• **DIRECTIONS**
Once the line containing "特定商取引法に基づく表記" is found in the entries below, restate it and each following line word for word, stopping after the line containing "mit erhöhtem Risiko schützen?".

Collection entries
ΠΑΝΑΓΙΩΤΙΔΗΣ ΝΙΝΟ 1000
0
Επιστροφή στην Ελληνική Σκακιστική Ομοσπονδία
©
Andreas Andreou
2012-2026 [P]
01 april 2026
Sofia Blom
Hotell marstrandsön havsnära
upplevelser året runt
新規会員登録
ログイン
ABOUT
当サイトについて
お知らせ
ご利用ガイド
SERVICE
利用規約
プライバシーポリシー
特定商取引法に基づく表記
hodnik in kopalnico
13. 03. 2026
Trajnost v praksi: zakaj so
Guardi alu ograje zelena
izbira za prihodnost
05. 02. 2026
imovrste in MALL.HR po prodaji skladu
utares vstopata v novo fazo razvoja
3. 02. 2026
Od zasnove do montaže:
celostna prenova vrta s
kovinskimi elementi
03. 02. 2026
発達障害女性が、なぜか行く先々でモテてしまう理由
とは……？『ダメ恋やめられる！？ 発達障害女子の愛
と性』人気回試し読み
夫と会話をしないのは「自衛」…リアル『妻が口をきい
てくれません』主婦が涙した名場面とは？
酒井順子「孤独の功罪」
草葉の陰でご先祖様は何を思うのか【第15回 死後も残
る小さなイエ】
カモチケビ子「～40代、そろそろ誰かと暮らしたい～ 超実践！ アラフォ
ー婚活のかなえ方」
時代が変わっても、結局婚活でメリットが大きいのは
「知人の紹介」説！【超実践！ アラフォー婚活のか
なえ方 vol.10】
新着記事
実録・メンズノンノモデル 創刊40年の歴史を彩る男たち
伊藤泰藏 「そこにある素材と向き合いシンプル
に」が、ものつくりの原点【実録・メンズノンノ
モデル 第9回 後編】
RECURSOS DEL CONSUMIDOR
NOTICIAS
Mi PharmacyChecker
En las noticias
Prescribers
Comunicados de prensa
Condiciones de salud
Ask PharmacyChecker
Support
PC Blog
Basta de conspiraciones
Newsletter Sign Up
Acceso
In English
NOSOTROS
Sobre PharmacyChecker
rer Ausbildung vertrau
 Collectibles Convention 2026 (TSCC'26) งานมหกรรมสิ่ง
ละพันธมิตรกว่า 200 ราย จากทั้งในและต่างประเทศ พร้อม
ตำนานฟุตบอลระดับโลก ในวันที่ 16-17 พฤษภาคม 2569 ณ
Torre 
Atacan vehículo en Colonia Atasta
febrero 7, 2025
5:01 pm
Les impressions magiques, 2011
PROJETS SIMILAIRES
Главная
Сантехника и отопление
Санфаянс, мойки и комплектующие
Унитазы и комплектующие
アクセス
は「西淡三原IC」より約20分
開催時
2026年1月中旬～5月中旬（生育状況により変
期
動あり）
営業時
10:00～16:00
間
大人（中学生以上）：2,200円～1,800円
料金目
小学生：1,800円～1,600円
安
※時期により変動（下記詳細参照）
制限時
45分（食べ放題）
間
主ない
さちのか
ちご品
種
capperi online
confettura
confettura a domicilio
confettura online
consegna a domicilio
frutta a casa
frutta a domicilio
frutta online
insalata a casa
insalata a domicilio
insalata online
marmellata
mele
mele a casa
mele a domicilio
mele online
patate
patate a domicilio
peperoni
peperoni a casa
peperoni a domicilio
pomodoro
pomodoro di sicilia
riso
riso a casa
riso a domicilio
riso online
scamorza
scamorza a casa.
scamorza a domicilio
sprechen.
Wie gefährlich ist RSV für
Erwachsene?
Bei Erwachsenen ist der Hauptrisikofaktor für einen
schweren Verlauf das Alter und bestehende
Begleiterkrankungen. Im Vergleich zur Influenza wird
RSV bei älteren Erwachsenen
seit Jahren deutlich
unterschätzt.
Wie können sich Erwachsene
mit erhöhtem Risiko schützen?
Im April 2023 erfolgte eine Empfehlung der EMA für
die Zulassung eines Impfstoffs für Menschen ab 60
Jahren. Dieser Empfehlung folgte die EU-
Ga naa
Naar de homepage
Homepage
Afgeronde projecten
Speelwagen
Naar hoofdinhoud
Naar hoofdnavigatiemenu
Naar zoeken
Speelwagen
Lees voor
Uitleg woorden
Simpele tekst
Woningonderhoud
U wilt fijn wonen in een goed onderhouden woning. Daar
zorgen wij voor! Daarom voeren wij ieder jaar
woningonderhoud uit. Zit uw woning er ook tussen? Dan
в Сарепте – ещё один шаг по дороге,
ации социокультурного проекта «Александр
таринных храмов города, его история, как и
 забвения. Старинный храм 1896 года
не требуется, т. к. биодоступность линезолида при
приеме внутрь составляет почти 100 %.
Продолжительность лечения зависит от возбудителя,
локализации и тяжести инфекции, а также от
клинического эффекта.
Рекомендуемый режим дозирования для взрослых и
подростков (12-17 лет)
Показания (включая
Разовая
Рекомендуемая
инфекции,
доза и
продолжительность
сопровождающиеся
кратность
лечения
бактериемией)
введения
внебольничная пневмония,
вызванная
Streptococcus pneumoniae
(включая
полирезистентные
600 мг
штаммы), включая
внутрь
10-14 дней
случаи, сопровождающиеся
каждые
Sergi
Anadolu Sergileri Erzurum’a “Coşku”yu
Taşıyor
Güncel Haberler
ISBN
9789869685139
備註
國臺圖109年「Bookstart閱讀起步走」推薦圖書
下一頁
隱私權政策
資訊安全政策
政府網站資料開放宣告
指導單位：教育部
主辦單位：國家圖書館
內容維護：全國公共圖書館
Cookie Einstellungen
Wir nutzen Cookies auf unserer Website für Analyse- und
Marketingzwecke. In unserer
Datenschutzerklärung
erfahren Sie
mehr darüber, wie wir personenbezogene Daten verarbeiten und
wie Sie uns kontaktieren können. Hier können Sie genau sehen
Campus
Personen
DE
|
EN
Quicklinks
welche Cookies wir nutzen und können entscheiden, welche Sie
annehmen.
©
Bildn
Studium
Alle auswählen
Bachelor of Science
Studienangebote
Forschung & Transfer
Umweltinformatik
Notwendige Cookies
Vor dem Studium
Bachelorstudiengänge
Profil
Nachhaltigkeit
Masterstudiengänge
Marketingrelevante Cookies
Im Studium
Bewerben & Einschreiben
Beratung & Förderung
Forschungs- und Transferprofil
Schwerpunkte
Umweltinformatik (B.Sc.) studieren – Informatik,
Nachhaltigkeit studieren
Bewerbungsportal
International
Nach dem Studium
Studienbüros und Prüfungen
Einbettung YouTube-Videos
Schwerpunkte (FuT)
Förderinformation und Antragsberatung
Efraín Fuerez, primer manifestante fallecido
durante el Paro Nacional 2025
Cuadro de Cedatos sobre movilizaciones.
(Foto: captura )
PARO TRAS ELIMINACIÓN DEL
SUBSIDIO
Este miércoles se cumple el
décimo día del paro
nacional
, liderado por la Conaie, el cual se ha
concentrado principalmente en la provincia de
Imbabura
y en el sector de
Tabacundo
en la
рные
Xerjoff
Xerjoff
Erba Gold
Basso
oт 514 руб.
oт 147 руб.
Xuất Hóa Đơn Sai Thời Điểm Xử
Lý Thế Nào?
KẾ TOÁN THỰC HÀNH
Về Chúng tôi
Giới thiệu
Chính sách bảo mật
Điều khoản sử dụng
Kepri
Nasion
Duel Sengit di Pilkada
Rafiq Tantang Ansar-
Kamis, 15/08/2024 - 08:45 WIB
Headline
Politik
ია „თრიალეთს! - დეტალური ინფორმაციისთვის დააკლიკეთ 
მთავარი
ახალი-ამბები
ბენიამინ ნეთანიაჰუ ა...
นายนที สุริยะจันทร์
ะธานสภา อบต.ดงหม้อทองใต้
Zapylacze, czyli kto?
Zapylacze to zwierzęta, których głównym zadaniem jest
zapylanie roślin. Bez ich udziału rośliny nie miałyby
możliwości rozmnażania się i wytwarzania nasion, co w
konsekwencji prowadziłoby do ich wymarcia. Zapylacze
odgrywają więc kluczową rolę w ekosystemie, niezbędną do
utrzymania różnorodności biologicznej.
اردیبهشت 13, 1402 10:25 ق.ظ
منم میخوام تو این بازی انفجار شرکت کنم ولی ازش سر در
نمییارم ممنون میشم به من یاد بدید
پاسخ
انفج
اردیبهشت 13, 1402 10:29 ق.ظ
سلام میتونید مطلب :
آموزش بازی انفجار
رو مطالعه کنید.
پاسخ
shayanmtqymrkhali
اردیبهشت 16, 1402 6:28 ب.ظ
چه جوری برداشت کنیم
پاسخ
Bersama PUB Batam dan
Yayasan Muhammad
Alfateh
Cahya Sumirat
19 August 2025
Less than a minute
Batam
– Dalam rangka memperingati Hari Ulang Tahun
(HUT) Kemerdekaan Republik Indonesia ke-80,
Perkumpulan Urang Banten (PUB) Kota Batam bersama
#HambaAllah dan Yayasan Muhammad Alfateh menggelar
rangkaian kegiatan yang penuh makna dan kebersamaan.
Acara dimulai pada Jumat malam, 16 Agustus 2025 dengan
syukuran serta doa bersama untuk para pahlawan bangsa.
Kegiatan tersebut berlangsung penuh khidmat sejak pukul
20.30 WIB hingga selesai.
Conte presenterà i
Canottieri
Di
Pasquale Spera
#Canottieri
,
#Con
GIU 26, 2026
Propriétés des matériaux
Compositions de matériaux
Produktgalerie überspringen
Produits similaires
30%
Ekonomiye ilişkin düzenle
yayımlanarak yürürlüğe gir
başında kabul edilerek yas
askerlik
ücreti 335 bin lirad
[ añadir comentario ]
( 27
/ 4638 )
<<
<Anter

• **OUTPUT OF THE EXERCISE**
特定商取引法に基づく表記
hodnik in kopalnico
13. 03. 2026
Trajnost v praksi: zakaj so
Guardi alu ograje zelena
izbira za prihodnost
05. 02. 2026
imovrste in MALL.HR po prodaji skladu
utares vstopata v novo fazo razvoja
3. 02. 2026
Od zasnove do montaže:
celostna prenova vrta s
kovinskimi elementi
03. 02. 2026
発達障害女性が、なぜか行く先々でモテてしまう理由
とは……？『ダメ恋やめられる！？ 発達障害女子の愛
と性』人気回試し読み
夫と会話をしないのは「自衛」…リアル『妻が口をきい
てくれません』主婦が涙した名場面とは？
酒井順子「孤独の功罪」
草葉の陰でご先祖様は何を思うのか【第15回 死後も残
る小さなイエ】
カモチケビ子「～40代、そろそろ誰かと暮らしたい～ 超実践！ アラフォ
ー婚活のかなえ方」
時代が変わっても、結局婚活でメリットが大きいのは
「知人の紹介」説！【超実践！ アラフォー婚活のか
なえ方 vol.10】
新着記事
実録・メンズノンノモデル 創刊40年の歴史を彩る男たち
伊藤泰藏 「そこにある素材と向き合いシンプル
に」が、ものつくりの原点【実録・メンズノンノ
モデル 第9回 後編】
RECURSOS DEL CONSUMIDOR
NOTICIAS
Mi PharmacyChecker
En las noticias
Prescribers
Comunicados de prensa
Condiciones de salud
Ask PharmacyChecker
Support
PC Blog
Basta de conspiraciones
Newsletter Sign Up
Acceso
In English
NOSOTROS
Sobre PharmacyChecker
rer Ausbildung vertrau
 Collectibles Convention 2026 (TSCC'26) งานมหกรรมสิ่ง
ละพันธมิตรกว่า 200 ราย จากทั้งในและต่างประเทศ พร้อม
ตำนานฟุตบอลระดับโลก ในวันที่ 16-17 พฤษภาคม 2569 ณ
Torre 
Atacan vehículo en Colonia Atasta
febrero 7, 2025
5:01 pm
Les impressions magiques, 2011
PROJETS SIMILAIRES
Главная
Сантехника и отопление
Санфаянс, мойки и комплектующие
Унитазы и комплектующие
アクセス
は「西淡三原IC」より約20分
開催時
2026年1月中旬～5月中旬（生育状況により変
期
動あり）
営業時
10:00～16:00
間
大人（中学生以上）：2,200円～1,800円
料金目
小学生：1,800円～1,600円
安
※時期により変動（下記詳細参照）
制限時
45分（食べ放題）
間
主ない
さちのか
ちご品
種
capperi online
confettura
confettura a domicilio
confettura online
consegna a domicilio
frutta a casa
frutta a domicilio
frutta online
insalata a casa
insalata a domicilio
insalata online
marmellata
mele
mele a casa
mele a domicilio
mele online
patate
patate a domicilio
peperoni
peperoni a casa
peperoni a domicilio
pomodoro
pomodoro di sicilia
riso
riso a casa
riso a domicilio
riso online
scamorza
scamorza a casa.
scamorza a domicilio
sprechen.
Wie gefährlich ist RSV für
Erwachsene?
Bei Erwachsenen ist der Hauptrisikofaktor für einen
schweren Verlauf das Alter und bestehende
Begleiterkrankungen. Im Vergleich zur Influenza wird
RSV bei älteren Erwachsenen
seit Jahren deutlich
unterschätzt.
Wie können sich Erwachsene
mit erhöhtem Risiko schützen?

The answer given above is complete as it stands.